You can clearly see what look like vellus hair in the lower portions of the image

Use of words

Morgellons proponents sometimes use technical language in describing their findings. I feel this clouds the meaning somewhat.


The unknown fibers associated with skin lesions can be described as coenocytic (aseptate), smooth-walled, branching, filamentous objects. The fibers have been analyzed by FTIR (Fourier Transform Infrared Spectroscopy) and have tentatively been identified as cellulose.”

What does this mean?

coenocytic – I like how this is “explained” as being “aseptate”, as if this will somehow help the reader understand. Of course, you can look these words up, on the internet.

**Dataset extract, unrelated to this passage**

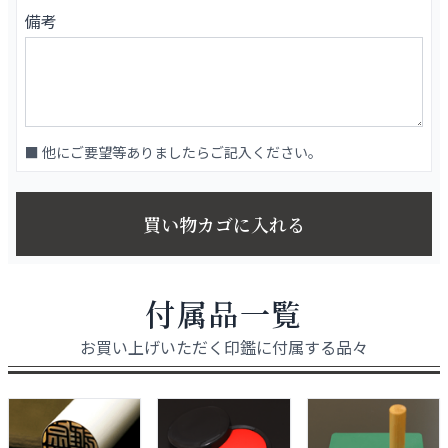
備考
■ 他にご要望等ありましたらご記入ください。
買い物カゴに入れる
付属品一覧
お買い上げいただく印鑑に付属する品々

Coenocytic basically means cells with multiple nuclei. Aseptate can mean the same thing, but more literally means lacking the cell walls (septate) between nuclei. This type of cellular growth is typical of the threads of many fungi and some algae. See:

“Smooth walled” seems a little odd, as the example photos at the top of the “symptoms” page do not look smooth walled at all. The next set of photos show some very thin black fibers, that appear at first glance to be smooth walled (but you can’t really tell), which surround a much thicker white fuzzy object. Where did “smooth walled” come from?

“FTIR” is your standard chemical spectography thing. You measure the absoption of various wavelengths of light, and that gives you graphs you can compare against known substances to see if it matches. A tentative identification as “cellulose” is not surprising. Cellulose is the most abundant form of living biomass on the planet. Cotton, for example, is composed largely of cellulose (91% cellulose, 8% water, 1% other).
http://www.tis-gdv.de/tis_e/ware/fasern/baumwoll/baumwoll.htm. Other cellulose fibers are linen, ramie, rayon, tencel and lyocell all of which are almost purely cellulose. Paper and paper tissues are also largely comprised of cellulose fibers.